# [What to produce]
The stretch from the line with "включая движение пуль." through the line with "должен ждать других" in the records below: write it out exactly, and nothing else.

[Items from a data source]
>>>

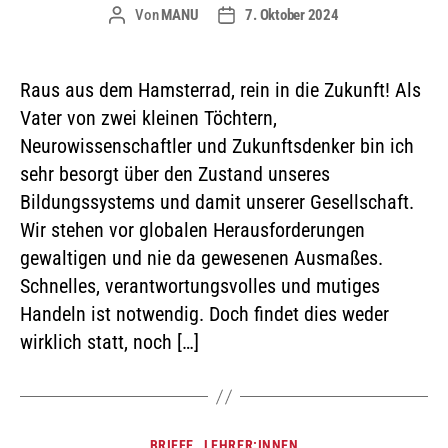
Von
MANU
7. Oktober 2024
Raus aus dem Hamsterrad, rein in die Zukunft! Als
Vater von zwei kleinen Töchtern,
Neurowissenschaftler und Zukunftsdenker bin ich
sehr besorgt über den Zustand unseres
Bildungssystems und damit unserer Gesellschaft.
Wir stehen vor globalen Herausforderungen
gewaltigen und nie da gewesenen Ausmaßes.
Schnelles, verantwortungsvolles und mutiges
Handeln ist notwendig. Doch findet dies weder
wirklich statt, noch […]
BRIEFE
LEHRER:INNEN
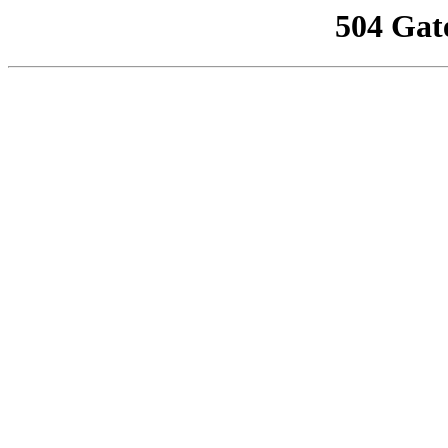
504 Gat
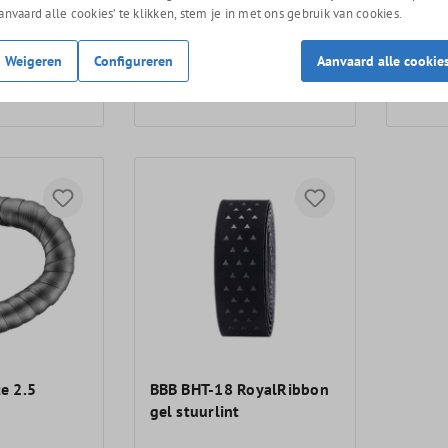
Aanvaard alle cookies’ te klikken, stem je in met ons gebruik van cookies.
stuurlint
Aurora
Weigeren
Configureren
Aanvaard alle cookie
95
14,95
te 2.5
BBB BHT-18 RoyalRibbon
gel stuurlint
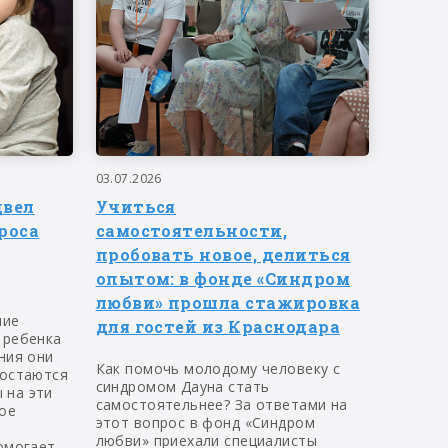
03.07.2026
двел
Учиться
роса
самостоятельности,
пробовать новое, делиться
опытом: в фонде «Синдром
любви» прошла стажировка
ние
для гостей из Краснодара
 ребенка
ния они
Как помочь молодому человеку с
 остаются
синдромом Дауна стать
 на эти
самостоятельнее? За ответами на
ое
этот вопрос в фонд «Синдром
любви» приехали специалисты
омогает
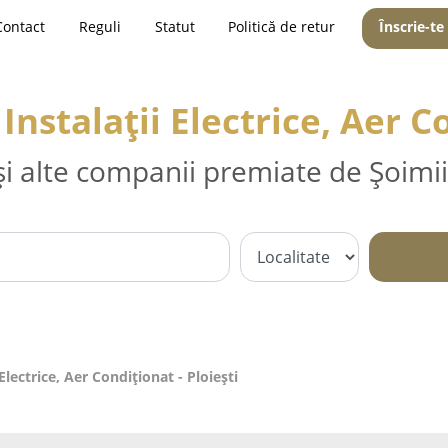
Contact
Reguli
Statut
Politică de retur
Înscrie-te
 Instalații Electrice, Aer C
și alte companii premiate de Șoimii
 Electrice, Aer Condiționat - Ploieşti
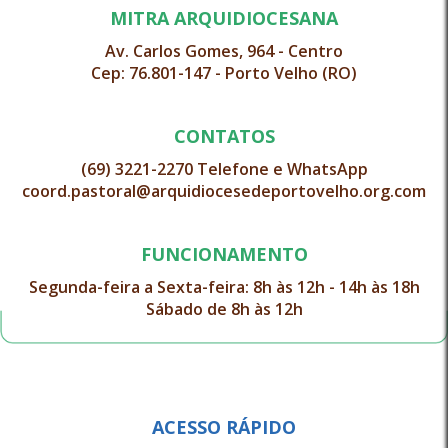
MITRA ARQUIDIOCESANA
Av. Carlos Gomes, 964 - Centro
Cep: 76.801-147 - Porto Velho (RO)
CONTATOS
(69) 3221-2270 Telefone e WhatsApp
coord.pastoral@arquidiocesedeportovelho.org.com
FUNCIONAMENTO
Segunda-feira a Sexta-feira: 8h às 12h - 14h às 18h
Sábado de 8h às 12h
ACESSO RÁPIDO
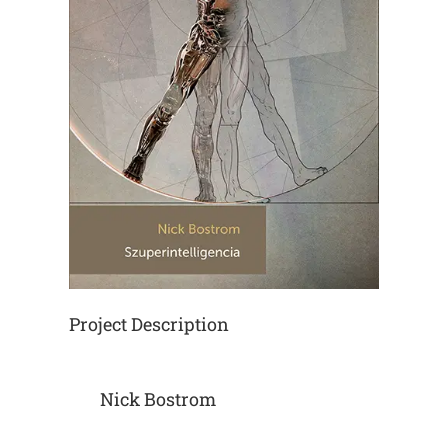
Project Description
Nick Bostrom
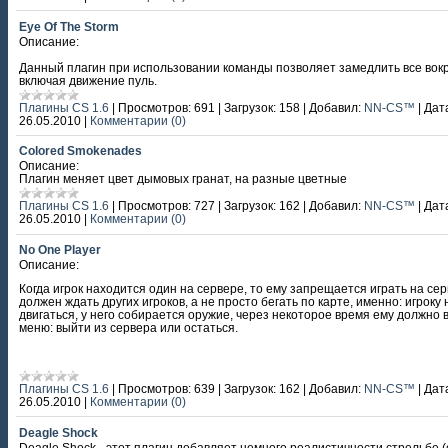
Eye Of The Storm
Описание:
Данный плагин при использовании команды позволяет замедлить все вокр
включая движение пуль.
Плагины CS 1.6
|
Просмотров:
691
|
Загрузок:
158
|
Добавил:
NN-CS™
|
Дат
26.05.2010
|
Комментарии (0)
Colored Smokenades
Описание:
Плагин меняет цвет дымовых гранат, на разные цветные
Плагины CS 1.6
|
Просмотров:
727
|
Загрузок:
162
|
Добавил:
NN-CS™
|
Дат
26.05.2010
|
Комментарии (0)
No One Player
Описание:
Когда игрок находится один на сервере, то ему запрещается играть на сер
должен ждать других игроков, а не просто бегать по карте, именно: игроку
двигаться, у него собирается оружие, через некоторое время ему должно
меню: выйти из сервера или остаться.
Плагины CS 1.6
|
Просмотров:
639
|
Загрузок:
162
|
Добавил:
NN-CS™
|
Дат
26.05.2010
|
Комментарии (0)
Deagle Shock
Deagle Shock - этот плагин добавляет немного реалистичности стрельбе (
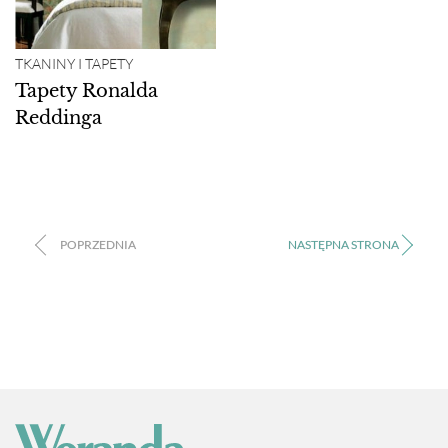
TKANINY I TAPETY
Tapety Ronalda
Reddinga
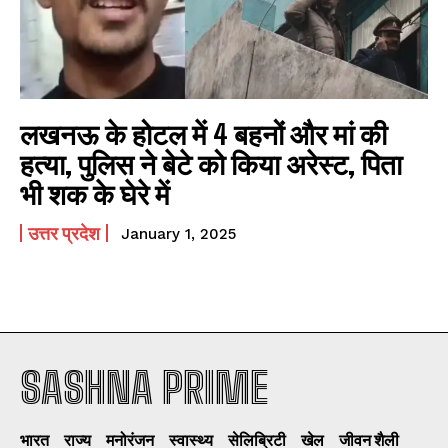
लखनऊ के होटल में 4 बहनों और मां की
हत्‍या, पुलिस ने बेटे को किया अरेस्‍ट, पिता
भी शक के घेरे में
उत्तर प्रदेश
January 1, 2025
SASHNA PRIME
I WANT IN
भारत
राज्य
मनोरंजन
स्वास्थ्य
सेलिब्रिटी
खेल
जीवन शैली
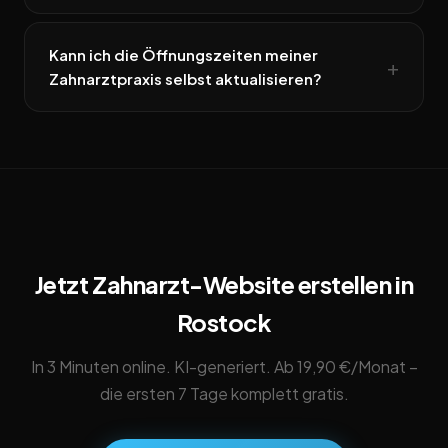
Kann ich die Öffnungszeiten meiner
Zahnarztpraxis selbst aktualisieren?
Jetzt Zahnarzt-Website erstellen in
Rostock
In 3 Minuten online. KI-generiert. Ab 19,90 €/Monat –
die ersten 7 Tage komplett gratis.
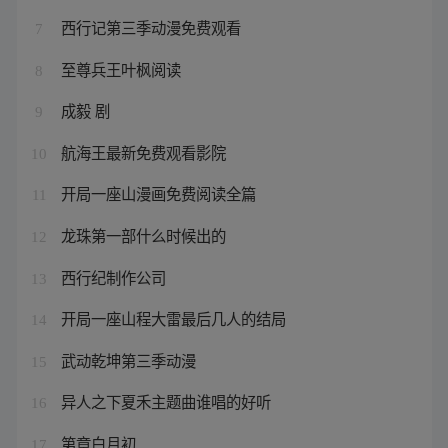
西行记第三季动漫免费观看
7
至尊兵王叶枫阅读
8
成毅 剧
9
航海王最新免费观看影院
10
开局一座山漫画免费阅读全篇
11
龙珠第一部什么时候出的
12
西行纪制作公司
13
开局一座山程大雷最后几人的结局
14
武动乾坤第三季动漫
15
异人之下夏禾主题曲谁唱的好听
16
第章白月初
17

<<<
>>>

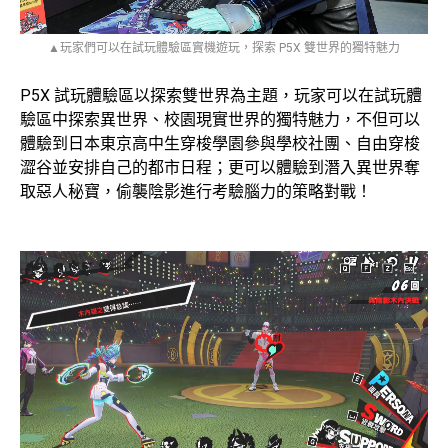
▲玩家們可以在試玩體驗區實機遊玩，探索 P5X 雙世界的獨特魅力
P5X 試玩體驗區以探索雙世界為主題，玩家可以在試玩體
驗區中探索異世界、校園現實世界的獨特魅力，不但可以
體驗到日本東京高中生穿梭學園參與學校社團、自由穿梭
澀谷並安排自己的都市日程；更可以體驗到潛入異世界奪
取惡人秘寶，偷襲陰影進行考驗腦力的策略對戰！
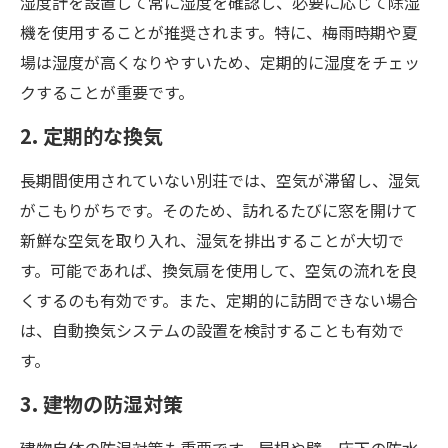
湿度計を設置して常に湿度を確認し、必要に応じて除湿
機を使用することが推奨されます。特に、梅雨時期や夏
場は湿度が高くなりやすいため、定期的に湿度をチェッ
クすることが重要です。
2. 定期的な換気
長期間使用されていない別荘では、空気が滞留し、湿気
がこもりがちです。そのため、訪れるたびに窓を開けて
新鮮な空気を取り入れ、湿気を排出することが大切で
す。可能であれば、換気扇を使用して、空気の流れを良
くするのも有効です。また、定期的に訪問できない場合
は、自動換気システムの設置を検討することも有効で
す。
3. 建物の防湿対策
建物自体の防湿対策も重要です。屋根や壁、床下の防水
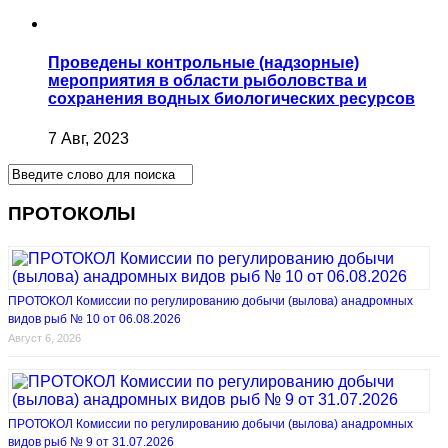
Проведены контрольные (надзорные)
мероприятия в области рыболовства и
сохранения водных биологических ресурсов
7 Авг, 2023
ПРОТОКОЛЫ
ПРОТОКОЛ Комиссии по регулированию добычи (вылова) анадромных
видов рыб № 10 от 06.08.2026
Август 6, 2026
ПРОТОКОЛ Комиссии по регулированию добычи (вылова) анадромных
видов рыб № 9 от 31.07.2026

<<<

# [Response]
включая движение пуль.
Плагины CS 1.6
|
Просмотров:
691
|
Загрузок:
158
|
Добавил:
NN-CS™
|
Дат
26.05.2010
|
Комментарии (0)
Colored Smokenades
Описание:
Плагин меняет цвет дымовых гранат, на разные цветные
Плагины CS 1.6
|
Просмотров:
727
|
Загрузок:
162
|
Добавил:
NN-CS™
|
Дат
26.05.2010
|
Комментарии (0)
No One Player
Описание:
Когда игрок находится один на сервере, то ему запрещается играть на сер
должен ждать других игроков, а не просто бегать по карте, именно: игроку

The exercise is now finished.